Budapest, 17 June 2011
Your Excellencies, Ladies and Gentlemen,
I am honoured on behalf of UN Office on Drugs and Crime to co-organise this seminar along with the Government of Hungary, and in cooperation with the UN Office of the Counter-Terrorism Implementation Task Force.
My thanks also to H.E. János Martonyi, Minister of Foreign Affairs of Hungary for hosting this meeting. I knew from my first meeting with the Hungarian Counter-Terrorism Ambassador, Györgyi Martin-Zanathy, and Ambassador Balázs Csuday, that this seminar would be a success.
Adopted in 2006, the United Nations Global Counter-Terrorism Strategy is the blueprint of the international community's plan to defeat terrorism.
There are four pillars to the Strategy: tackling the conditions conducive to the spread of terrorism; preventing and combating terrorism; building States' capacity and to strengthen the role of the United Nations system in that regard; and ensuring respect for human rights and the rule of law as the fundamental basis for the fight against terrorism
At each pillar's base lie the international instruments regulating counter-terrorism. Along their length run the crucial relationships between UNODC, the UN Counter-Terrorism Task Force, and other actors, all focusing on strategy implementation. On top, balancing each pillar, rest the various cooperative efforts at the international, regional and sub-regional levels. Finally, each pillar is firmly grounded in the rule of law and profound respect for human rights.
UNODC is an active participant of the Counter-Terrorism Implementation Task Force promoting legal and technical assistance on counter-terrorism.
Under the Counter-Terrorism Strategy, Member States undertake to implement all counter-terrorism conventions and protocols and cooperate with other Member States and UN bodies. UNODC assists Member States to maintain effective rule of law-based criminal justice systems.
Meeting these challenges, UNODC has established a unified justice response requiring widespread ratification and implementation of the legal instruments against terrorism.
Since 2003, we have helped countries to ratify and implement these instruments, as well as assist them in building the capacity of their national criminal justice systems. The implementation program is a success, but work remains to be done.
I place great value on the number of requests for capacity building assistance from Member States. They signal your political commitment to capitalize on previous achievements. And, they indicate a desire to address ongoing needs.
Complimenting our technical and capacity building expertise is our ability to draw upon our global field presence through our integrated programmatic approach. Field offices have a wealth of experience that assists governments and their practitioners to understand the relationship between terrorism and other crimes.
UNODC has an important role in the "I-ACT Initiative"-the Integrated Assistance for Countering Terrorism-information system. I-ACT integrates the UN Global Counter-Terrorism Strategy and identifies gaps in country level assistance.

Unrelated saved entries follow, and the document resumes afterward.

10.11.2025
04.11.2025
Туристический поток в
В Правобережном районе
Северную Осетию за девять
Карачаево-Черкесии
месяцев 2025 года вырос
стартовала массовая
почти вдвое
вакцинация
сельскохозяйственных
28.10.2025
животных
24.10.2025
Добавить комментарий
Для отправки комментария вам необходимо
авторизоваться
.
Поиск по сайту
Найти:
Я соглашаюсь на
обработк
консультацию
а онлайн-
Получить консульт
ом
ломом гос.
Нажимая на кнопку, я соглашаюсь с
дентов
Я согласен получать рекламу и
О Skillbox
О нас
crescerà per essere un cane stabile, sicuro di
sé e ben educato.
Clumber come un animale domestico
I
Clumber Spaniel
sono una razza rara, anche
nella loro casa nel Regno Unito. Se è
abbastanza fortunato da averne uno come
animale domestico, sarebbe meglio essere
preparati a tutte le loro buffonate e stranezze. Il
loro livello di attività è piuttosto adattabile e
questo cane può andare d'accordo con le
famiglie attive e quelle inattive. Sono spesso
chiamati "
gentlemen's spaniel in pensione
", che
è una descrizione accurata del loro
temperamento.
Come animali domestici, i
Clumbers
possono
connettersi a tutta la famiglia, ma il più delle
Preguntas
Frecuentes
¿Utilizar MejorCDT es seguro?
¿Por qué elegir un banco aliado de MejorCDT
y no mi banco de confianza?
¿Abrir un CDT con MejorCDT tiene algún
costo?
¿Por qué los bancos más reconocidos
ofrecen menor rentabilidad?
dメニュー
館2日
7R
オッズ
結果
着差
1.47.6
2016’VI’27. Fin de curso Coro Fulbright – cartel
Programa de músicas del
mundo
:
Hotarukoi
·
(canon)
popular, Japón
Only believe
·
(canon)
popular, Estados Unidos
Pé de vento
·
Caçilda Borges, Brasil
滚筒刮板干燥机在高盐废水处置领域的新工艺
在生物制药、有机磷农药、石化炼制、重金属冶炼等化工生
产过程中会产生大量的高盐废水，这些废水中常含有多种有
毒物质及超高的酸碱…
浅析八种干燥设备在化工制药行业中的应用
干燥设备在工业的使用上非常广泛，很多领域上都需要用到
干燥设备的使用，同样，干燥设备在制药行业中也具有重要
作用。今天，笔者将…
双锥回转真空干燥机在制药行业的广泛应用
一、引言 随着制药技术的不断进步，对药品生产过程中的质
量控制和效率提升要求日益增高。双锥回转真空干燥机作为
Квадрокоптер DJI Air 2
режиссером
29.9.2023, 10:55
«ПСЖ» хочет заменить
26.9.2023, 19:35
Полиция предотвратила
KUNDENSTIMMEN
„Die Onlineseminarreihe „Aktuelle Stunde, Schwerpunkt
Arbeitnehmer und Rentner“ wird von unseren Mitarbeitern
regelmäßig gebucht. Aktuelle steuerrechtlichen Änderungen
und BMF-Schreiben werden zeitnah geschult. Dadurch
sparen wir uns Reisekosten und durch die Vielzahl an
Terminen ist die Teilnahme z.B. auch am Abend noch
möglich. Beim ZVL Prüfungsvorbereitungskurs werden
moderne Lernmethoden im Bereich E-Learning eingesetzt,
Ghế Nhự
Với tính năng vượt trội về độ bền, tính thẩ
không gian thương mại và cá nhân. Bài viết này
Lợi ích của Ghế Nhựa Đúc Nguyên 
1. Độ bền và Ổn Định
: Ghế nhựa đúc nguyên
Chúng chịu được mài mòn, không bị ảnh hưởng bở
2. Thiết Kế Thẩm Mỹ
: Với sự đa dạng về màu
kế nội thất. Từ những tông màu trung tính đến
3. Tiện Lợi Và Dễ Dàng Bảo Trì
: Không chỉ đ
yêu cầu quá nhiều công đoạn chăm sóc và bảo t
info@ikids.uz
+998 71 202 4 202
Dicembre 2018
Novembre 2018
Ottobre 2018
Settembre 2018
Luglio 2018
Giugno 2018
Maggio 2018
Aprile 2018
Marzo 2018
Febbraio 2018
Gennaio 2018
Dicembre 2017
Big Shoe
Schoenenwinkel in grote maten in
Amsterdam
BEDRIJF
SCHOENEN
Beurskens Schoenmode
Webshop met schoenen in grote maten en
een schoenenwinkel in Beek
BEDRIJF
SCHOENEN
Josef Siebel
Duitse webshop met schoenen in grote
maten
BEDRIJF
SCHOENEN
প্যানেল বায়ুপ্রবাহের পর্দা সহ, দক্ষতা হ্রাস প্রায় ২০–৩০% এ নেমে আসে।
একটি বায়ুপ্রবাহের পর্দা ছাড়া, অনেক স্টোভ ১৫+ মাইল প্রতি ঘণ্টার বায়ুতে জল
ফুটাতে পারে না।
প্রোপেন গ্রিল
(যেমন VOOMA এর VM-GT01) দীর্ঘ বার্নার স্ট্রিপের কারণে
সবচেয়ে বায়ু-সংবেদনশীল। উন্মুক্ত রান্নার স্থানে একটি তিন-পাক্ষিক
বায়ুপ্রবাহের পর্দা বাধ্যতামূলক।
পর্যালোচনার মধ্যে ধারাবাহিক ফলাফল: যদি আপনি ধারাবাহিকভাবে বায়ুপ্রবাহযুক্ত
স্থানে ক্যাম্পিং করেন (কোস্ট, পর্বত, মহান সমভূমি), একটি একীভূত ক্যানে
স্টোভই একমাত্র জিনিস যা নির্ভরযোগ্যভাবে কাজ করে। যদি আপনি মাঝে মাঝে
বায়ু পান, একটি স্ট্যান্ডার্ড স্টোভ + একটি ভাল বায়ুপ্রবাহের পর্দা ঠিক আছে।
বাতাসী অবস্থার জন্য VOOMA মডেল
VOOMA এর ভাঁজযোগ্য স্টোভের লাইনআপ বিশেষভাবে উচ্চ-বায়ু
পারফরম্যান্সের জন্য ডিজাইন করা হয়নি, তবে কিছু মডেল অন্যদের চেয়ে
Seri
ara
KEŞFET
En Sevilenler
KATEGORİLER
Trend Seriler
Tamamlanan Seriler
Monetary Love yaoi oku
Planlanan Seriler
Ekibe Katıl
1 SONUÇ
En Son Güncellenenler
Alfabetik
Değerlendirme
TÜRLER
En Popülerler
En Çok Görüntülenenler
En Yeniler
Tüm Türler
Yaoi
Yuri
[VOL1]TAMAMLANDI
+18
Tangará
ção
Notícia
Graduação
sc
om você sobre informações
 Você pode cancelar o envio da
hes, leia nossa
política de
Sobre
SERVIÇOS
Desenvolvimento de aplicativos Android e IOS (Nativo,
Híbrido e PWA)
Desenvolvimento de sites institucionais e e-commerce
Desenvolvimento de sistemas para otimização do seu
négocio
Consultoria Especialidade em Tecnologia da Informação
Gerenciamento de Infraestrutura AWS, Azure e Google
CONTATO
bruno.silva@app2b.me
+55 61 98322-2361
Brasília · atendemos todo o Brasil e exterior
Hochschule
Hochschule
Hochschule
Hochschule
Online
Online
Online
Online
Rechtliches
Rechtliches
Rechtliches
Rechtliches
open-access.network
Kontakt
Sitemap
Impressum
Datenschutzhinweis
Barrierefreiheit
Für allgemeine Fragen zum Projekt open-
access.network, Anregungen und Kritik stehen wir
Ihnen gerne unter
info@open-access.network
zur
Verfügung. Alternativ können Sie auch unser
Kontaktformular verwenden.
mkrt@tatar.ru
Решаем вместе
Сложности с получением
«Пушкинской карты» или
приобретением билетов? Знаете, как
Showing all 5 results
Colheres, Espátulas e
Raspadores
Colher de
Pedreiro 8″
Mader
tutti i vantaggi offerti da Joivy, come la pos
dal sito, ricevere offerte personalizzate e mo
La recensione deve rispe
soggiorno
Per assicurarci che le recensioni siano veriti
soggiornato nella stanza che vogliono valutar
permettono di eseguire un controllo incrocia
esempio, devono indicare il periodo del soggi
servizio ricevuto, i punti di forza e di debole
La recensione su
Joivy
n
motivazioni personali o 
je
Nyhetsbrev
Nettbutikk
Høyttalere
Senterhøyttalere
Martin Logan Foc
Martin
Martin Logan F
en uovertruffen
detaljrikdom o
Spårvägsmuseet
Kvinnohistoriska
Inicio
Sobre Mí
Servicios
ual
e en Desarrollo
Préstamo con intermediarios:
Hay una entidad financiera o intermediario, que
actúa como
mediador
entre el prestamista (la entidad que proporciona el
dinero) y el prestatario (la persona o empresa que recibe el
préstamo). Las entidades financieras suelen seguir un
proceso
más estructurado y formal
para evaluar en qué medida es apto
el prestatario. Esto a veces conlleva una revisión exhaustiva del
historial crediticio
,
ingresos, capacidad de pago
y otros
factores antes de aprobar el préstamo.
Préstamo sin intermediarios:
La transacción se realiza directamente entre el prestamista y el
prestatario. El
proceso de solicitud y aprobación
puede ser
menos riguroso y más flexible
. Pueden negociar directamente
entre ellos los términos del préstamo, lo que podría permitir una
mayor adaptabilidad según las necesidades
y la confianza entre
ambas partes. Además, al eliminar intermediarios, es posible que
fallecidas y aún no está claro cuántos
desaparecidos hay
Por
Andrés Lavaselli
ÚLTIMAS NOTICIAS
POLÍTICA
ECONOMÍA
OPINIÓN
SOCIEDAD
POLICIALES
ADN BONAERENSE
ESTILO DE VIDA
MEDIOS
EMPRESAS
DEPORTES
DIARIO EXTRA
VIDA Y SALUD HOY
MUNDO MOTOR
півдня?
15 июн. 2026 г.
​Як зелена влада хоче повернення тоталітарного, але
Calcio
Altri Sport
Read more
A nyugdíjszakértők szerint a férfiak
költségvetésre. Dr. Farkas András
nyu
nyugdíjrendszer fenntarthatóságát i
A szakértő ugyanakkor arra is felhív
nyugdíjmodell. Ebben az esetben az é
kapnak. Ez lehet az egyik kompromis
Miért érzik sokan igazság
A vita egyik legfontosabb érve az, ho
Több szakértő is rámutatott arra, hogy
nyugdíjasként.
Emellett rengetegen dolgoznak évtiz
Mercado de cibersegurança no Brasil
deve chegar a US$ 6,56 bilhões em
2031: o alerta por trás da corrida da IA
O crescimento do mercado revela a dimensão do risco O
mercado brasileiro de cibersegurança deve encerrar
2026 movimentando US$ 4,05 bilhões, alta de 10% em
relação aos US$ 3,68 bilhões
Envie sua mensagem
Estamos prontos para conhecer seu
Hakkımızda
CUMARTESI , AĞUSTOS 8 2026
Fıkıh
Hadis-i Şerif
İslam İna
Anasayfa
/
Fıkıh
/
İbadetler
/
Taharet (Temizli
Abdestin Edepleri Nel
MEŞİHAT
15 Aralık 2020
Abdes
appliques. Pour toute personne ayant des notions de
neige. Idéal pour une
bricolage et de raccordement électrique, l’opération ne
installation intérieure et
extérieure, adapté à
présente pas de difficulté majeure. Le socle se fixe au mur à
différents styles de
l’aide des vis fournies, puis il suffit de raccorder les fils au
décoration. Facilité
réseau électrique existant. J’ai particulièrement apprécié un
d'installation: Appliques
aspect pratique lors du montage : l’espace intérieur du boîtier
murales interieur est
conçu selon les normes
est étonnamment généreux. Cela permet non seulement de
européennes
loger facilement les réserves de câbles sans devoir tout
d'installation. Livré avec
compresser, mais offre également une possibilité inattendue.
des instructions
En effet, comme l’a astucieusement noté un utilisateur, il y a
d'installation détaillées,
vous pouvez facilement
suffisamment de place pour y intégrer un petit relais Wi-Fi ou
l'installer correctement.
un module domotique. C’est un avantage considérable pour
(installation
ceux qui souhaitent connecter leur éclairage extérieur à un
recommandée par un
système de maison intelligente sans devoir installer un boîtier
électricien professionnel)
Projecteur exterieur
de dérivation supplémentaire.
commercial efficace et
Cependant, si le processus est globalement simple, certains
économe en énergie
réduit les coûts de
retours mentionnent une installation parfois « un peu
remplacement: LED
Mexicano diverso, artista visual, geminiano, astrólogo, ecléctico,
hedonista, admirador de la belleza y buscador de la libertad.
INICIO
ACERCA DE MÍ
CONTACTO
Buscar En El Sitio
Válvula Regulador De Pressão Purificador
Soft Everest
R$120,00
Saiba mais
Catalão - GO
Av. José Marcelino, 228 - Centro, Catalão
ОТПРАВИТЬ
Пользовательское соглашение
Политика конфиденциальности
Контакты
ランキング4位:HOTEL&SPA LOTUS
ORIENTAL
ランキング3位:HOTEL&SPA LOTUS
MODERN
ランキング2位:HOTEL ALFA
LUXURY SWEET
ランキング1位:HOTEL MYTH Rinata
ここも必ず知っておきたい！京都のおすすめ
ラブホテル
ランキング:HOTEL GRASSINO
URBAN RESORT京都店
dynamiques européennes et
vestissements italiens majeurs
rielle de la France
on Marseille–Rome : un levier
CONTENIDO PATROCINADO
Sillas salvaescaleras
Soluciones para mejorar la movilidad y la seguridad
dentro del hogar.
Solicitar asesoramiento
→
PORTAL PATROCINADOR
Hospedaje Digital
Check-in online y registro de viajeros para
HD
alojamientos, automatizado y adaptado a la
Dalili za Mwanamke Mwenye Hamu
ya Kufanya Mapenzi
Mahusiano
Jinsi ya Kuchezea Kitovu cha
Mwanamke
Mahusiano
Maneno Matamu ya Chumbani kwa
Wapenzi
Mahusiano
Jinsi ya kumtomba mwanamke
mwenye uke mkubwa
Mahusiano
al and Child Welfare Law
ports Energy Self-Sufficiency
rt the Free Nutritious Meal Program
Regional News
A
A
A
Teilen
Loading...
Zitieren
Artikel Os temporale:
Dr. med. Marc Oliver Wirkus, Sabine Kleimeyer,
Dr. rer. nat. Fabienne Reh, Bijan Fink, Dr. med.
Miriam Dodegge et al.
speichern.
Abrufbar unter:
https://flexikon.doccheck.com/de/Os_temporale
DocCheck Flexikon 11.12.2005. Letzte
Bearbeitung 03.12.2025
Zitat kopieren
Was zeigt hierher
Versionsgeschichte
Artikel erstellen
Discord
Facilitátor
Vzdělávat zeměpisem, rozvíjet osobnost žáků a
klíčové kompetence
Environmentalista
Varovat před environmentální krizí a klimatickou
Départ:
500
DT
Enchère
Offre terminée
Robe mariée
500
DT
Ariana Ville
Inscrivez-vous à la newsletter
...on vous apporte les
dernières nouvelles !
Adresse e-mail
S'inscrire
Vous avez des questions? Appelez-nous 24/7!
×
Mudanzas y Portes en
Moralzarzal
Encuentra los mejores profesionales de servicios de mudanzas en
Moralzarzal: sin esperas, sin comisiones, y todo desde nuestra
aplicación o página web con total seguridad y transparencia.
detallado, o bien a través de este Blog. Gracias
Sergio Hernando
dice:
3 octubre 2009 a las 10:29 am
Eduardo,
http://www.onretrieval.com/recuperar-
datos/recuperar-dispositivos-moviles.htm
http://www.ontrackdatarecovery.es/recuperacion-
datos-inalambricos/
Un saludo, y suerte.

We also participate in working groups on the various counter-terrorism areas. For example, UNODC co-chairs-with the World Bank-the CTITF Working Group on Tackling the Financing of Terrorism.
Together these approaches highlight the scope of UNODC activities to implement the Strategy. They reflect a rule of law based approach and they place the victim at the centre of all our processes. Such projects also confirm my own belief that a well functioning criminal justice system is essential to countering terrorism.
Before finishing, I should like to address one issue I believe is within the gift of all of us to solve. For the successful implementation of the strategy's four pillars, exchange of information is vital. Each of the pillars is composed of the building blocks of information necessary to prevent and combat terrorism. To translate strategy into action, we need the quick transference of this information.
Ladies and Gentlemen, I finish with a quote attributed to the American car manufacturer Henry Ford, who understood something of the need to build a joint approach, ''Coming together is a beginning; keeping together is progress; working together is success.''
I quote this as a reminder to us all that, if we are to succeed in combating terrorism, we must cooperate on all issues, at all levels.